● **Work to complete**
Only the lines from the beginning of the data through the one with "Tylko, że on" belong in the answer, each retyped exactly, with pictures left out.

..............................

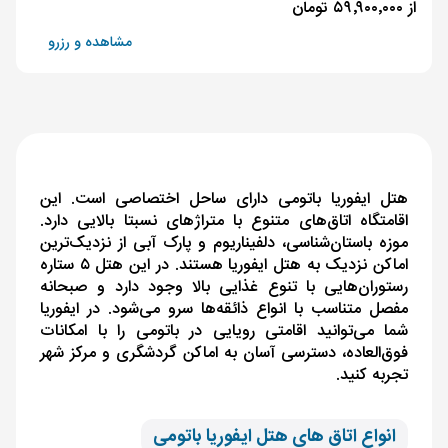
از ۵۹٬۹۰۰٬۰۰۰ تومان
مشاهده و رزرو
هتل ایفوریا باتومی دارای ساحل اختصاصی است. این
اقامتگاه اتاق‌های متنوع با متراژهای نسبتا بالایی دارد.
موزه باستان‌شناسی، دلفیناریوم و پارک آبی از نزدیک‌ترین
اماکن نزدیک به هتل ایفوریا هستند. در این هتل ۵ ستاره
رستوران‌هایی با تنوع ‌غذایی بالا وجود دارد و صبحانه
مفصل متناسب با انواع ذائقه‌ها سرو می‌شود. در ایفوریا
شما می‌توانید اقامتی رویایی در باتومی را با امکانات
فوق‌العاده، دسترسی آسان به اماکن گردشگری و مرکز شهر
تجربه کنید.
انواع اتاق های هتل ایفوریا باتومی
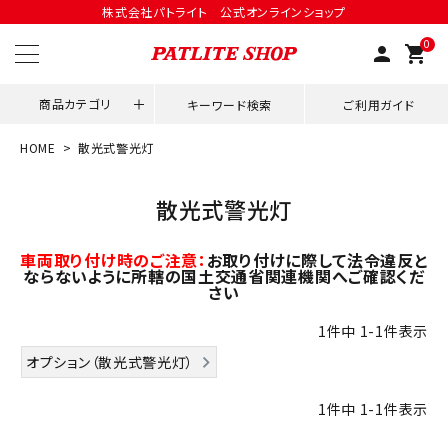
株式会社パトライト 公式オンラインショップ
0
person
shopping_cart
商品カテゴリ
キーワード検索
ご利用ガイド
HOME
散光式警光灯
領収書発行はこちら
散光式警光灯
ACCOUNT MENU
ようこそ ゲスト 様
車両取り付け時のご注意：
お取り付けに際して法令違反と
ならないように所轄の国土交通省関連機関へご確認くだ
さい
meeting_room
person
ログイン
会員登録
1
件中
1
-
1
件表示
用途別改善アイデア
オプション（散光式警光灯）
1
件中
1
-
1
件表示
ネットワーク対応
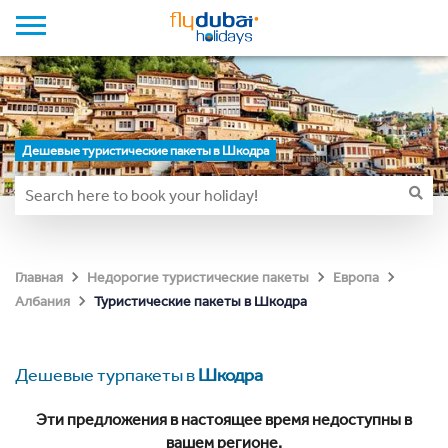
Дешевые туристические пакеты в Шкодра
Главная
Недорогие туристические пакеты
Европа
Туристические пакеты в Шкодра
Албания
Дешевые турпакеты в
Шкодра
Эти предложения в настоящее время недоступны в
вашем регионе.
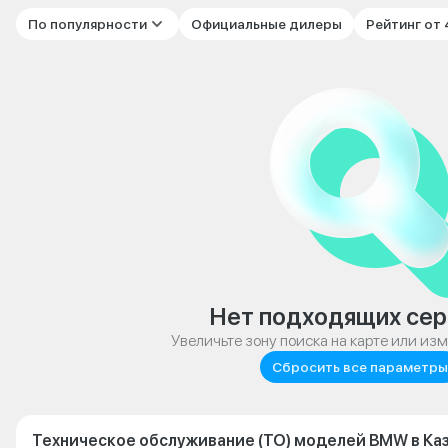
По популярности
Официальные дилеры
Рейтинг от
Нет подходящих сер
Увеличьте зону поиска на карте или из
Сбросить все параметры
Техническое обслуживание (ТО) моделей BMW в Ка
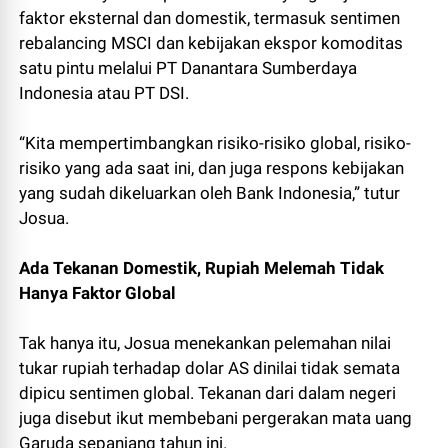
faktor eksternal dan domestik, termasuk sentimen
rebalancing MSCI dan kebijakan ekspor komoditas
satu pintu melalui PT Danantara Sumberdaya
Indonesia atau PT DSI.
“Kita mempertimbangkan risiko-risiko global, risiko-
risiko yang ada saat ini, dan juga respons kebijakan
yang sudah dikeluarkan oleh Bank Indonesia,” tutur
Josua.
Ada Tekanan Domestik, Rupiah Melemah Tidak
Hanya Faktor Global
Tak hanya itu, Josua menekankan pelemahan nilai
tukar rupiah terhadap dolar AS dinilai tidak semata
dipicu sentimen global. Tekanan dari dalam negeri
juga disebut ikut membebani pergerakan mata uang
Garuda sepanjang tahun ini.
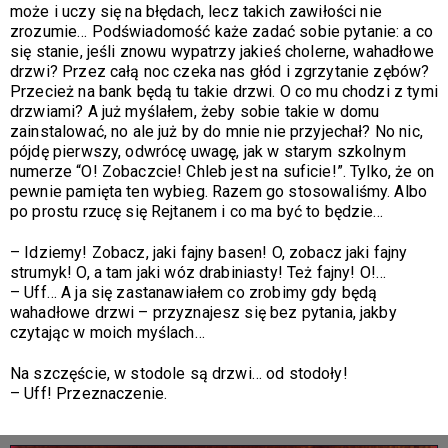
może i uczy się na błędach, lecz takich zawiłości nie
zrozumie… Podświadomość każe zadać sobie pytanie: a co
się stanie, jeśli znowu wypatrzy jakieś cholerne, wahadłowe
drzwi? Przez całą noc czeka nas głód i zgrzytanie zębów?
Przecież na bank będą tu takie drzwi. O co mu chodzi z tymi
drzwiami? A już myślałem, żeby sobie takie w domu
zainstalować, no ale już by do mnie nie przyjechał? No nic,
pójdę pierwszy, odwrócę uwagę, jak w starym szkolnym
numerze “O! Zobaczcie! Chleb jest na suficie!”. Tylko, że on
pewnie pamięta ten wybieg. Razem go stosowaliśmy. Albo
po prostu rzucę się Rejtanem i co ma być to będzie…
– Idziemy! Zobacz, jaki fajny basen! O, zobacz jaki fajny
strumyk! O, a tam jaki wóz drabiniasty! Też fajny! O!…
– Uff… A ja się zastanawiałem co zrobimy gdy będą
wahadłowe drzwi – przyznajesz się bez pytania, jakby
czytając w moich myślach…
Na szczęście, w stodole są drzwi… od stodoły!
– Uff! Przeznaczenie.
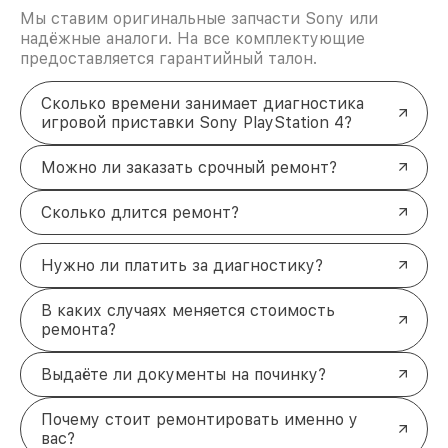
Мы ставим оригинальные запчасти Sony или
надёжные аналоги. На все комплектующие
предоставляется гарантийный талон.
Сколько времени занимает диагностика
игровой приставки Sony PlayStation 4?
Можно ли заказать срочный ремонт?
Сколько длится ремонт?
Нужно ли платить за диагностику?
В каких случаях меняется стоимость
ремонта?
Выдаёте ли документы на починку?
Почему стоит ремонтировать именно у
вас?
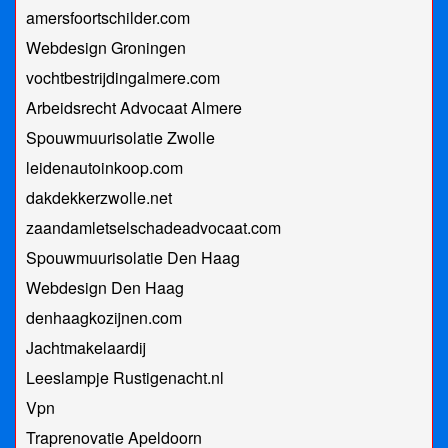
amersfoortschilder.com
Webdesign Groningen
vochtbestrijdingalmere.com
Arbeidsrecht Advocaat Almere
Spouwmuurisolatie Zwolle
leidenautoinkoop.com
dakdekkerzwolle.net
zaandamletselschadeadvocaat.com
Spouwmuurisolatie Den Haag
Webdesign Den Haag
denhaagkozijnen.com
Jachtmakelaardij
Leeslampje Rustigenacht.nl
Vpn
Traprenovatie Apeldoorn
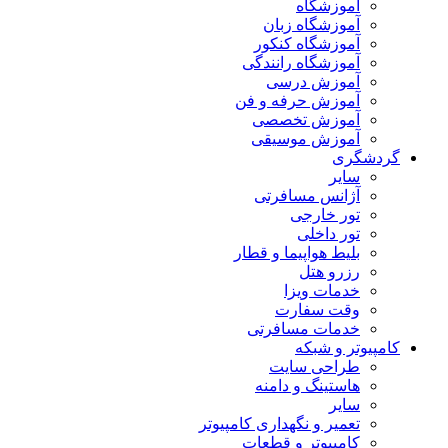
آموزشگاه
آموزشگاه زبان
آموزشگاه کنکور
آموزشگاه رانندگی
آموزش درسی
آموزش حرفه و فن
آموزش تخصصی
آموزش موسیقی
گردشگری
سایر
آژانس مسافرتی
تور خارجی
تور داخلی
بلیط هواپیما و قطار
رزرو هتل
خدمات ویزا
وقت سفارت
خدمات مسافرتی
کامپیوتر و شبکه
طراحی سایت
هاستینگ و دامنه
سایر
تعمیر و نگهداری کامپیوتر
کامپیوتر و قطعات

..............................

● **Exercise response**
از ۵۹٬۹۰۰٬۰۰۰ تومان
مشاهده و رزرو
هتل ایفوریا باتومی دارای ساحل اختصاصی است. این
اقامتگاه اتاق‌های متنوع با متراژهای نسبتا بالایی دارد.
موزه باستان‌شناسی، دلفیناریوم و پارک آبی از نزدیک‌ترین
اماکن نزدیک به هتل ایفوریا هستند. در این هتل ۵ ستاره
رستوران‌هایی با تنوع ‌غذایی بالا وجود دارد و صبحانه
مفصل متناسب با انواع ذائقه‌ها سرو می‌شود. در ایفوریا
شما می‌توانید اقامتی رویایی در باتومی را با امکانات
فوق‌العاده، دسترسی آسان به اماکن گردشگری و مرکز شهر
تجربه کنید.
انواع اتاق های هتل ایفوریا باتومی
株式会社パトライト 公式オンラインショップ
0
person
shopping_cart
商品カテゴリ
キーワード検索
ご利用ガイド
HOME
散光式警光灯
領収書発行はこちら
散光式警光灯
ACCOUNT MENU
ようこそ ゲスト 様
車両取り付け時のご注意：
お取り付けに際して法令違反と
ならないように所轄の国土交通省関連機関へご確認くだ
さい
meeting_room
person
ログイン
会員登録
1
件中
1
-
1
件表示
用途別改善アイデア
オプション（散光式警光灯）
1
件中
1
-
1
件表示
ネットワーク対応
Дешевые туристические пакеты в Шкодра
Главная
Недорогие туристические пакеты
Европа
Туристические пакеты в Шкодра
Албания
Дешевые турпакеты в
Шкодра
Эти предложения в настоящее время недоступны в
вашем регионе.
По популярности
Официальные дилеры
Рейтинг от
Нет подходящих сер
Увеличьте зону поиска на карте или из
Сбросить все параметры
Техническое обслуживание (ТО) моделей BMW в Ка
faktor eksternal dan domestik, termasuk sentimen
rebalancing MSCI dan kebijakan ekspor komoditas
satu pintu melalui PT Danantara Sumberdaya
Indonesia atau PT DSI.
“Kita mempertimbangkan risiko-risiko global, risiko-
risiko yang ada saat ini, dan juga respons kebijakan
yang sudah dikeluarkan oleh Bank Indonesia,” tutur
Josua.
Ada Tekanan Domestik, Rupiah Melemah Tidak
Hanya Faktor Global
Tak hanya itu, Josua menekankan pelemahan nilai
tukar rupiah terhadap dolar AS dinilai tidak semata
dipicu sentimen global. Tekanan dari dalam negeri
juga disebut ikut membebani pergerakan mata uang
Garuda sepanjang tahun ini.
może i uczy się na błędach, lecz takich zawiłości nie
zrozumie… Podświadomość każe zadać sobie pytanie: a co
się stanie, jeśli znowu wypatrzy jakieś cholerne, wahadłowe
drzwi? Przez całą noc czeka nas głód i zgrzytanie zębów?
Przecież na bank będą tu takie drzwi. O co mu chodzi z tymi
drzwiami? A już myślałem, żeby sobie takie w domu
zainstalować, no ale już by do mnie nie przyjechał? No nic,
pójdę pierwszy, odwrócę uwagę, jak w starym szkolnym
numerze “O! Zobaczcie! Chleb jest na suficie!”. Tylko, że on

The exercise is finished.